Free Condoms to be Placed in dorms within the week

This is a student driven inititiative in addition to the 8000 condoms a year distributed by the Health Center through the RAs.

#5 Comment By JeffZ On September 28, 2009 @ 12:00 pm

I am perplexed, why would Swarthmore students have any need for condoms??

[Just kidding — couldn’t resist]

#6 Comment By frank uible On September 28, 2009 @ 12:26 pm

This whole subject has to be a joke.

#7 Comment By ebaek On September 28, 2009 @ 3:32 pm

I think because Williams have so many single residential rooms that a policy like this probably wouldn’t go in to effect here, ever.

But I mean, we go to Williams. I would think the students would be smart enough to handle it amongst themselves and won’t need the college to set certain rules for privacy.

#8 Comment By jeffz On September 29, 2009 @ 11:14 pm

#9 Comment By Ronit On September 30, 2009 @ 12:09 am

I enjoyed that Sommers article:

But what Joe Wilson and… shall we say, overzealous Tufts students teach us is that as powerful as norms are, some rules aren’t strong enough when they remain unwritten. I agree with the critics–I never would have imagined that a formal rule like this was necessary. But apparently it is. And apparently I’m lucky that the worst thing my freshman roommate did was hit the snooze button on his alarm clock four times each morning before his early math class.

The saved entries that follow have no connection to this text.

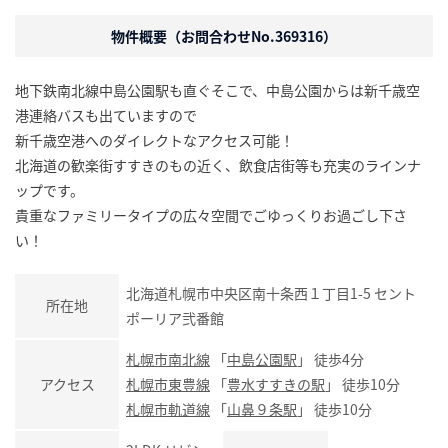
物件概要（お問合わせNo.369316）
地下鉄南北線中島公園駅も直ぐそこで、中島公園からは新千歳空
港連絡バスも出ていますので
新千歳空港へのダイレクトなアクセス可能！
北海道の歓楽街すすきのもの近く、飲食店街等も充実のラインナ
ップです。
貴重なファミリータイプの広々空間でごゆっくりお過ごし下さ
い！
北海道札幌市中央区南十条西１丁目1-5 セント
所在地
ポーリア弐番館
札幌市南北線
「
中島公園駅
」 徒歩4分
アクセス
札幌市東豊線
「
豊水すすきの駅
」 徒歩10分
札幌市軌道線
「
山鼻９条駅
」 徒歩10分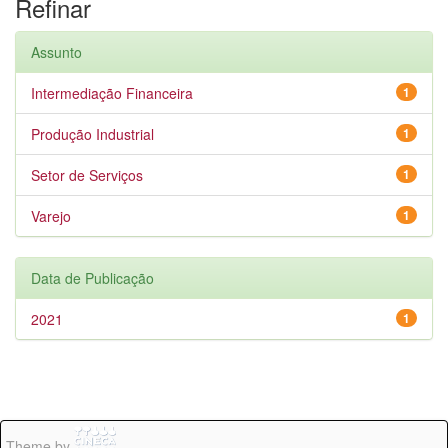
Refinar
Assunto
Intermediação Financeira
1
Produção Industrial
1
Setor de Serviços
1
Varejo
1
Data de Publicação
2021
1
Theme by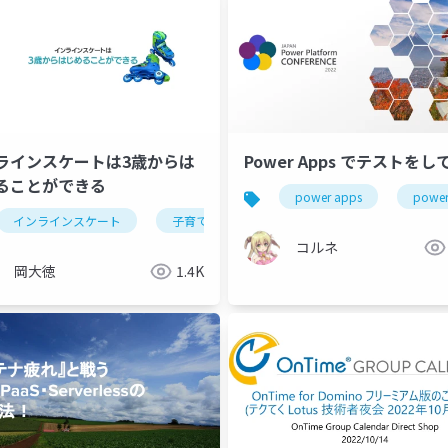
ラインスケートは3歳からは
Power Apps でテストをし
ることができる
power apps
power
インラインスケート
子育て
3歳
コルネ
岡大徳
1.4K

Why is the rule now on the books? Though I don’t profess to have played any role in its creation, I imagine that it has little to do with actual enforcement and everything to do with making clear what should have been self-evident to obliviously inconsiderate roommates. Hopefully, having the rule in effect will serve as a reminder that this type of behavior is unacceptable. And the next person to run afoul of it will have lost the ability to argue that he was trying to be discreet or that she didn’t know she was doing anything wrong.

In other words, Tufts has now effectively rendered moot the notorious Costanza Defense (because, let’s face it, no discussion of norms is complete without at least a brief tip of the cap to Jerry Seinfeld and Larry David, who have built entertainment dynasties by exploring on their shows the power of norms and the consequences of violating them).